J’ai passé des jours entiers à me répéter “qu’est-ce qu’il est pénible”, des jours à me dire “mais quand est-ce que ça s’arrête”, des jours à souffler en sa présence, des jours à jeter à la poubelle toute l’éducation positive à laquelle je crois, remplacée par des “non” et des “arrête ça tout de suite” gueulés sans ménagement.
Certains jours d’intense découragement, je me dis que je l’aime à peine. Que je le supporte.

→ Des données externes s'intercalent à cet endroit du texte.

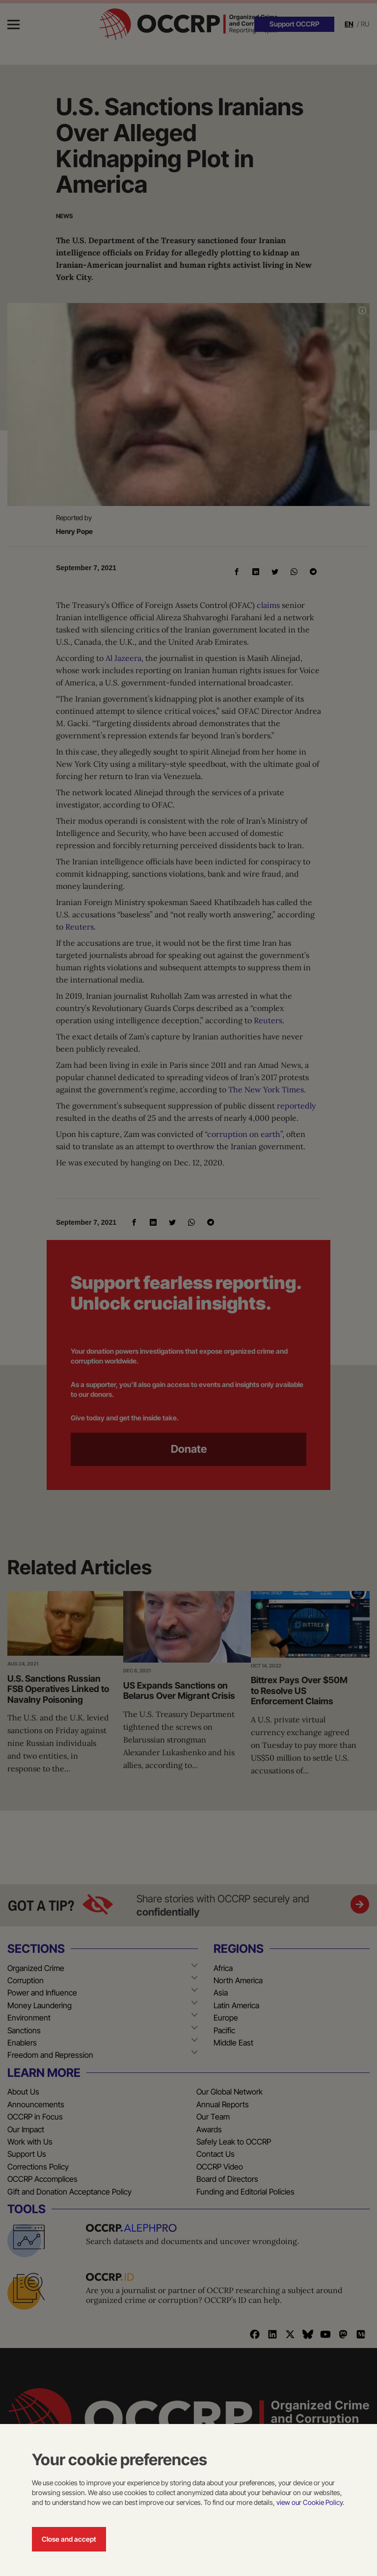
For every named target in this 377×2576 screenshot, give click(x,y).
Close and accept (69, 2539)
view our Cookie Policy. (310, 2502)
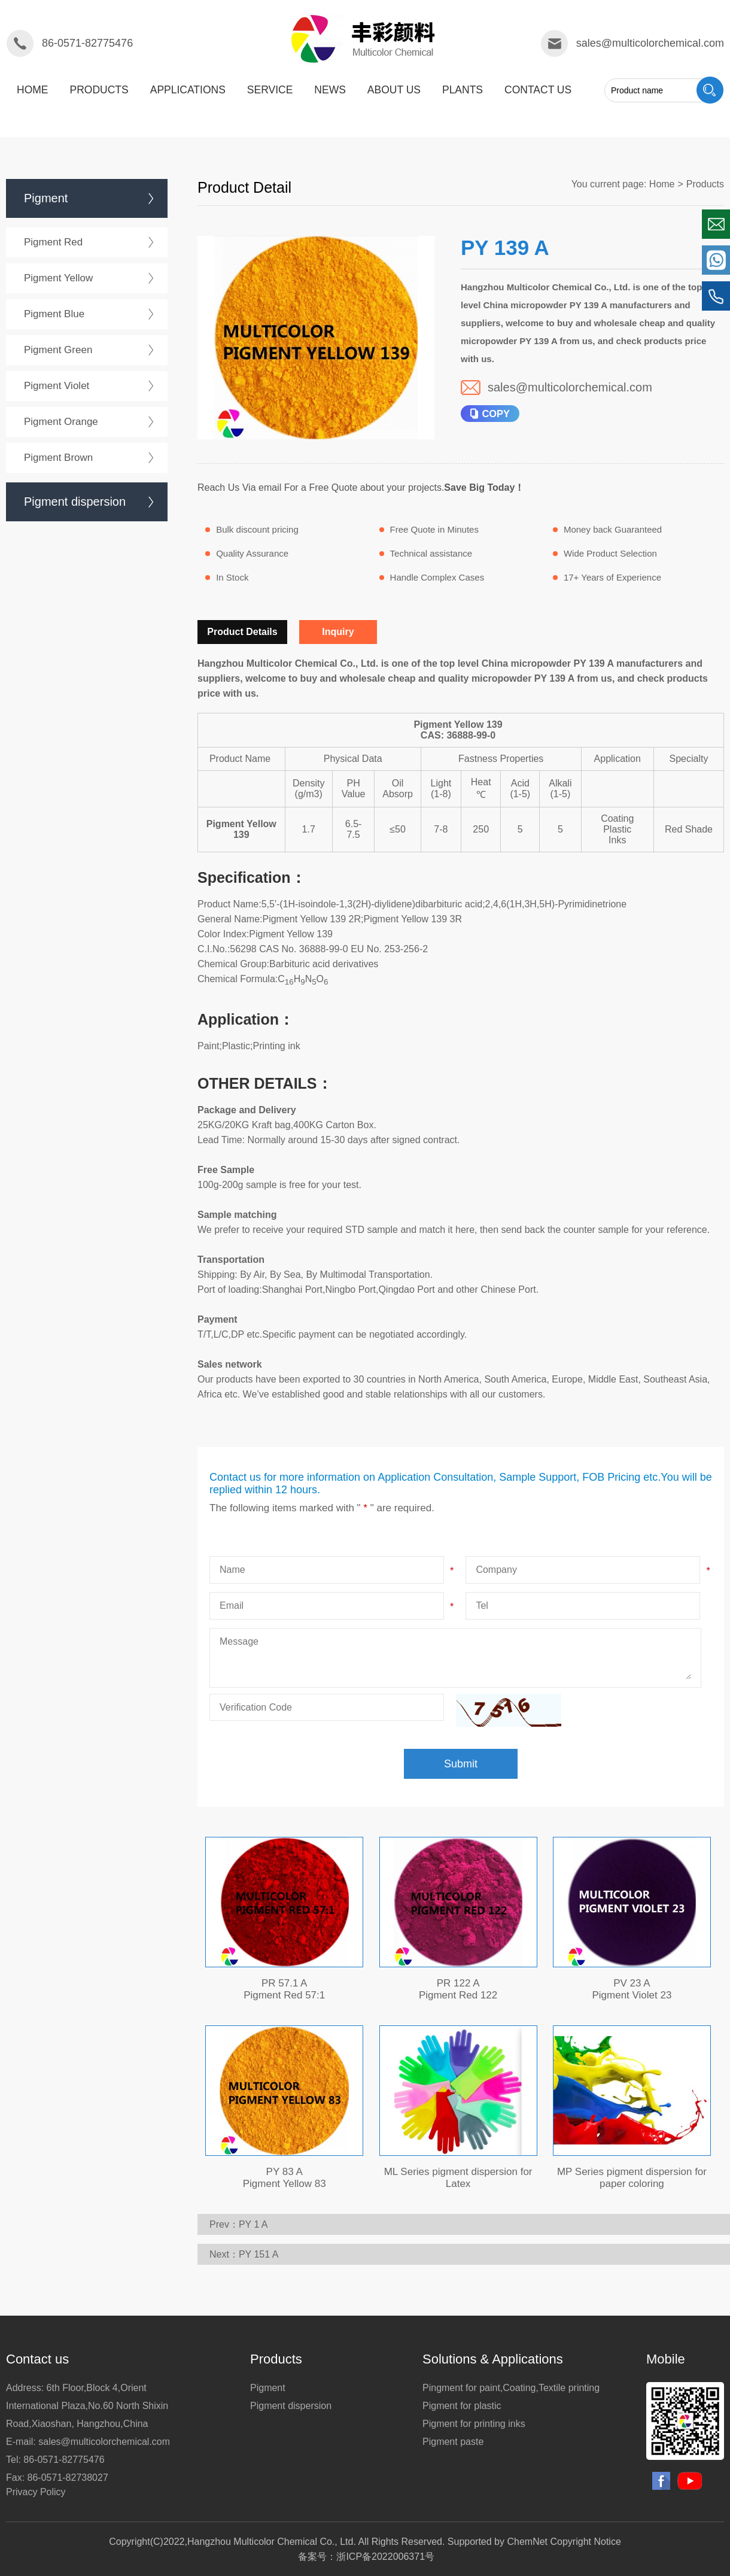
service (270, 90)
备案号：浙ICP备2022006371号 (366, 2556)
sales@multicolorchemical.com (650, 43)
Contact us (537, 90)
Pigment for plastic (461, 2406)
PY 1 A (253, 2224)
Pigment (46, 198)
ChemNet (527, 2541)
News (330, 90)
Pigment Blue (54, 314)
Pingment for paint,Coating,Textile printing (511, 2388)
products (99, 90)
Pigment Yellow (58, 278)
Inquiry (338, 632)
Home (32, 90)
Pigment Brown (58, 457)
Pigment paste (452, 2442)
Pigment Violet (56, 385)
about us (394, 90)
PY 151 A (258, 2254)
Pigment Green (58, 350)
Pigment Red (53, 242)
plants (462, 90)
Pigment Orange (61, 421)
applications (188, 90)
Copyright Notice (585, 2541)
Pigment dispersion (75, 501)
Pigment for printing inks (473, 2424)
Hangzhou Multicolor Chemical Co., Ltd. (271, 2541)
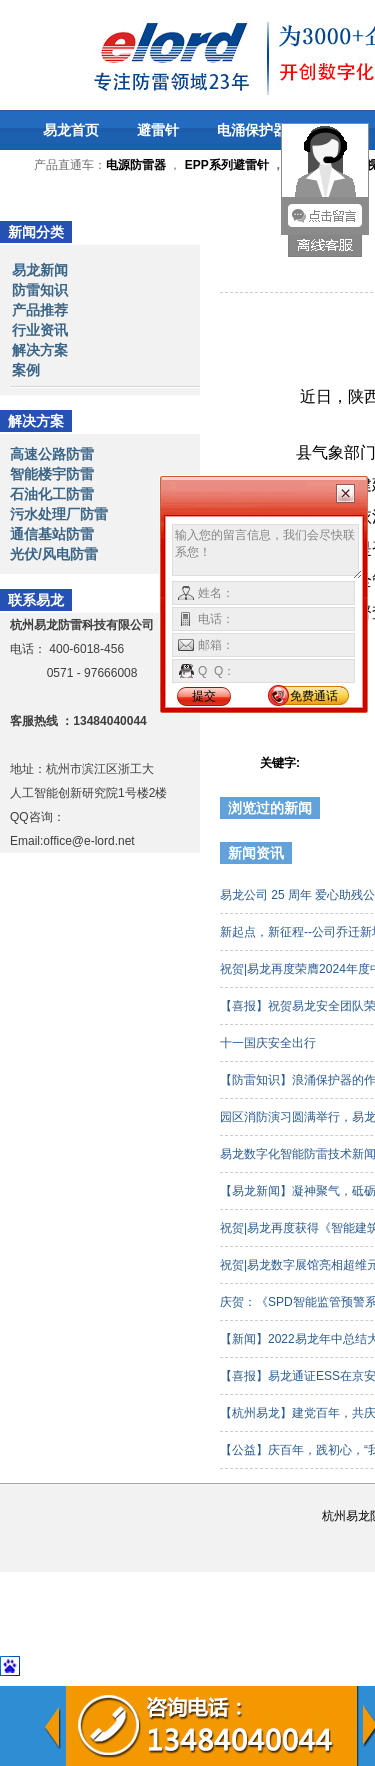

Je veux croire qu’évidemment, s’il m’épuise autant, s’il me fait complètement sortir de mes gonds, si rester avec lui est une telle punition parfois, c’est à cause des confinements successifs. C’est cette foutue pandémie qui a fermé les crèches et qui me l’a mis dans les pattes dans une période ardue, celle des terrible twos, des non-veux-pas, touche-à-tout et c’est-moi-tout-seul, pendant des journées, des mois entiers, et même des années: sur une année et demi, sur 18 mois, il n’aura été à la crèche, en demi-journée que deux mois, en journée complète que deux mois.
Il m’aura fait des crises terribles, à se rouler sur le sol, à s’accrocher à mes jambes, à sauter de haut en bas en hurlant pour tout et n’importe quoi.
Il m’aura fait pleurer, m’aura épuisée, m’aura mise à terre, m’aura fait supplier que ça s’arrête bientôt, cette journée, cette semaine, cette pandémie.
J’ai une réserve de larmes et de culpabilité de cette relation basée sur tant de sentiments négatifs, pour lui qui n’y peut rien, qui est juste lui-même alors que je suis hors de moi.
Dans ce brouillard, j’ai bien quelques éclaircies, oui, des discussions amusantes sur les machines ou les camions (ses deux passions), des grands sourires qu’il me lance alors qu’on joue à cache-cache, des bisous qu’il me dépose sur les joues avec tendresse.
Reste que je ne sais pas. Je ne sais pas si on se relève de ce début de relation mère-fils. Moi qui ne suis pas une personne conflictuelle, qui suis positive et bienveillante, est-ce que je passerai ma vie à batailler avec lui? Dites-moi que la relation que l’on a avec ses enfants évolue lorsqu’ils grandissent! Qu’elle n’est pas gravée dans le marbre et la malchance!
Je me demande, dans ce sujet de préoccupation qui me traverse presque tous les jours, si ça tient aussi à la place de l’enfant, si le deuxième est toujours plus “difficile”. L'aîné, on lui fait sa place. Le suivant, il doit la gagner pied à pied. Pour exister, il doit jouer des coudes. Pour construire, il doit détruire l’équilibre qu’on avait trouvé comme famille avant son arrivée. Il grandit en modifiant le monde autour de lui, et modifier le monde veut dire déplacer, casser, détruire: déranger.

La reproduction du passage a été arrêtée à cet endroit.